• **Problem to work on**
Within the records, find every line that includes the word "Build" and copy it.

** Opening Data to examine block **

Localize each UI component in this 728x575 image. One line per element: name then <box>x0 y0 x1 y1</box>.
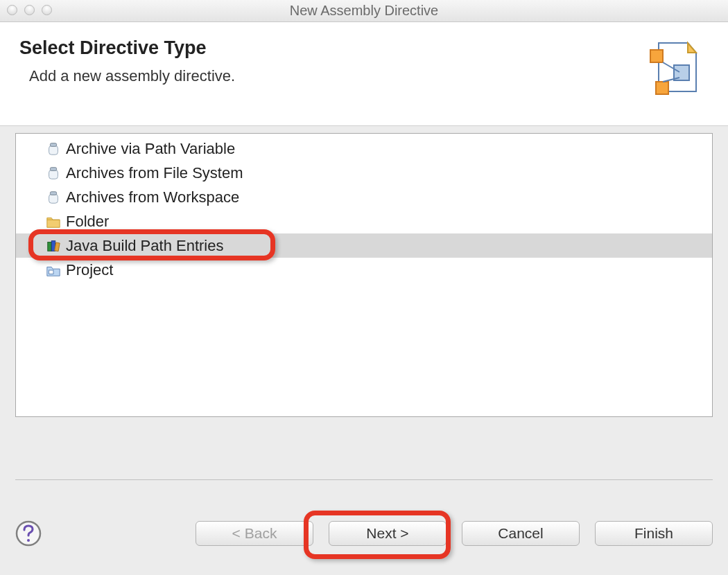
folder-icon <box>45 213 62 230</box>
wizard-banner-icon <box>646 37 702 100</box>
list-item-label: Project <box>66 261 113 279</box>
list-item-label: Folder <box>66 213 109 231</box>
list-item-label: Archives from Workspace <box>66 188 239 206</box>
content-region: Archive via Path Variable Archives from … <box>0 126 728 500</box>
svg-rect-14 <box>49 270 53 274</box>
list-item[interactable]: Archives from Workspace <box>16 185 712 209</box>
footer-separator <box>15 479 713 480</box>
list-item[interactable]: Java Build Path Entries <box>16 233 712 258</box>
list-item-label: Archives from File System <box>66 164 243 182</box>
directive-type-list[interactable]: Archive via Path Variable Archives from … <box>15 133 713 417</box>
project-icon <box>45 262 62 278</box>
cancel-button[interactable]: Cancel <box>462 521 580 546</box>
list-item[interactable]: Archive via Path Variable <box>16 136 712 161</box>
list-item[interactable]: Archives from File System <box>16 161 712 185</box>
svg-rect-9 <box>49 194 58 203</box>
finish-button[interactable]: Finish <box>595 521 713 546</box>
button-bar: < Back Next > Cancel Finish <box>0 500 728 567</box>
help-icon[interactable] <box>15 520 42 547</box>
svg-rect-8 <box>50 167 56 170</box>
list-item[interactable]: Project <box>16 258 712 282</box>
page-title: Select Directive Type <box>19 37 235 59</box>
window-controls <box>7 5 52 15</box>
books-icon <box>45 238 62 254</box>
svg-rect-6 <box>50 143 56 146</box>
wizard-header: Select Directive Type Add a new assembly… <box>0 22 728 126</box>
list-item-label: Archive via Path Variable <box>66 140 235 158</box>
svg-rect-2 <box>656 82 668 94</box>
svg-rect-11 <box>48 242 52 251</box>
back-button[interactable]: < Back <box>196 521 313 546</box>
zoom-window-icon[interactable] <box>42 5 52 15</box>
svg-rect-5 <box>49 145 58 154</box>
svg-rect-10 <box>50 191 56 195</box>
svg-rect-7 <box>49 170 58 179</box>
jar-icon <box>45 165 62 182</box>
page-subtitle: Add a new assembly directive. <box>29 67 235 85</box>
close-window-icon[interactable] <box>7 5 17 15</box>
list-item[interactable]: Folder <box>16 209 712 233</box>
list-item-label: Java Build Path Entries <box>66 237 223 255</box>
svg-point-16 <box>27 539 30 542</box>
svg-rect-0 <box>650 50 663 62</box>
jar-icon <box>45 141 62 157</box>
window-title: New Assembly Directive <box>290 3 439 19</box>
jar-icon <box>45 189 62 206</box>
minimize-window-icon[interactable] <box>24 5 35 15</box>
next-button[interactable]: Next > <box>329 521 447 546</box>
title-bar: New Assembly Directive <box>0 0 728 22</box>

** Closing Data to examine block **

• **Answer section**
list-item[interactable]: Java Build Path Entries <box>16 233 712 258</box>
list-item-label: Java Build Path Entries <box>66 237 223 255</box>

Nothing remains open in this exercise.